■ **RECORDS SHOWN**:
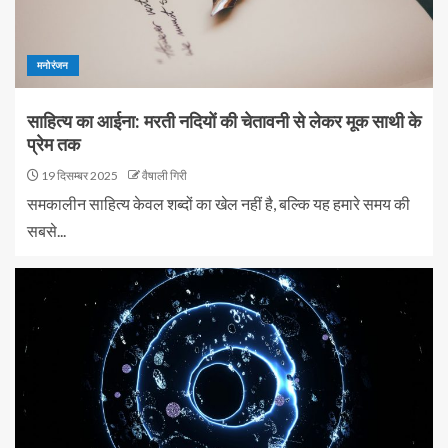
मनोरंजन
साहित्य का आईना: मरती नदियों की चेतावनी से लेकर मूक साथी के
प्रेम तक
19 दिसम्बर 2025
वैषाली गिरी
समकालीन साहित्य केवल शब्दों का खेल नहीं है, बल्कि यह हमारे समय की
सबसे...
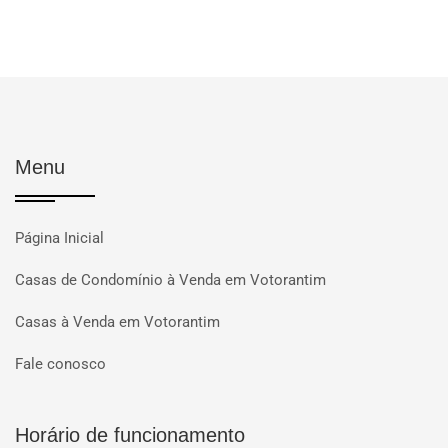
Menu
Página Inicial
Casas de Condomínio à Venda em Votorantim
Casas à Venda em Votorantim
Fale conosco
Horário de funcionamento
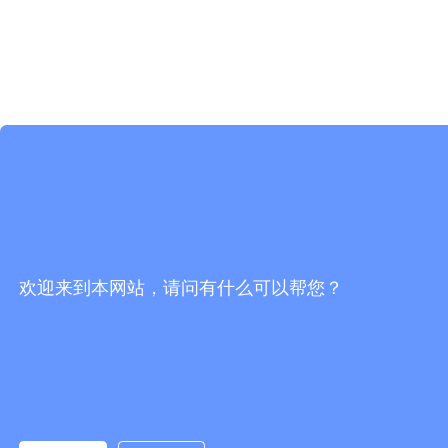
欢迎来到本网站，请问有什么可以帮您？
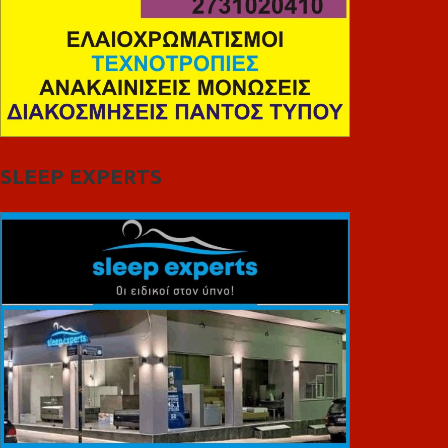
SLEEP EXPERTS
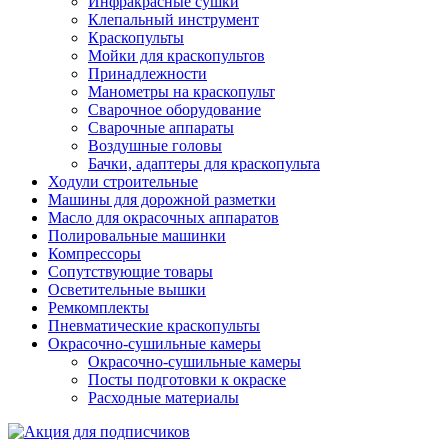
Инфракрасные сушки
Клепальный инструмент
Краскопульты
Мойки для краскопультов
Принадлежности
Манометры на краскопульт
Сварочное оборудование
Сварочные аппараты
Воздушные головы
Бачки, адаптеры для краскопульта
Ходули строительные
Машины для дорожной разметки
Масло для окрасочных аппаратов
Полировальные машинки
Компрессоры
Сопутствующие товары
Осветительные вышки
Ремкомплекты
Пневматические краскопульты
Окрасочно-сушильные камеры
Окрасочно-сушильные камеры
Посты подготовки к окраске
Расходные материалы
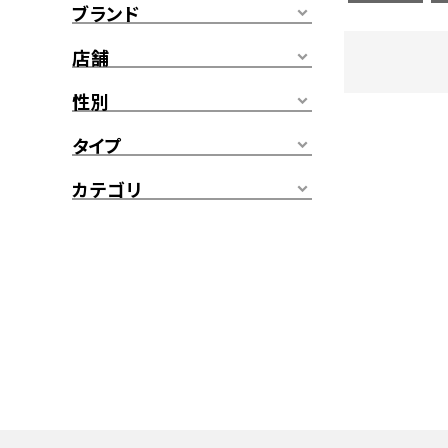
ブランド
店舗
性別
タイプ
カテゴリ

■ **EXERCISE**:
Please leave out the pictures as you reproduce the lines exactly, from the first line of the entries through the line containing "Fale conosco".

■ **ANSWER SPACE**:
मनोरंजन
साहित्य का आईना: मरती नदियों की चेतावनी से लेकर मूक साथी के
प्रेम तक
19 दिसम्बर 2025
वैषाली गिरी
समकालीन साहित्य केवल शब्दों का खेल नहीं है, बल्कि यह हमारे समय की
सबसे...
Menu
Página Inicial
Casas de Condomínio à Venda em Votorantim
Casas à Venda em Votorantim
Fale conosco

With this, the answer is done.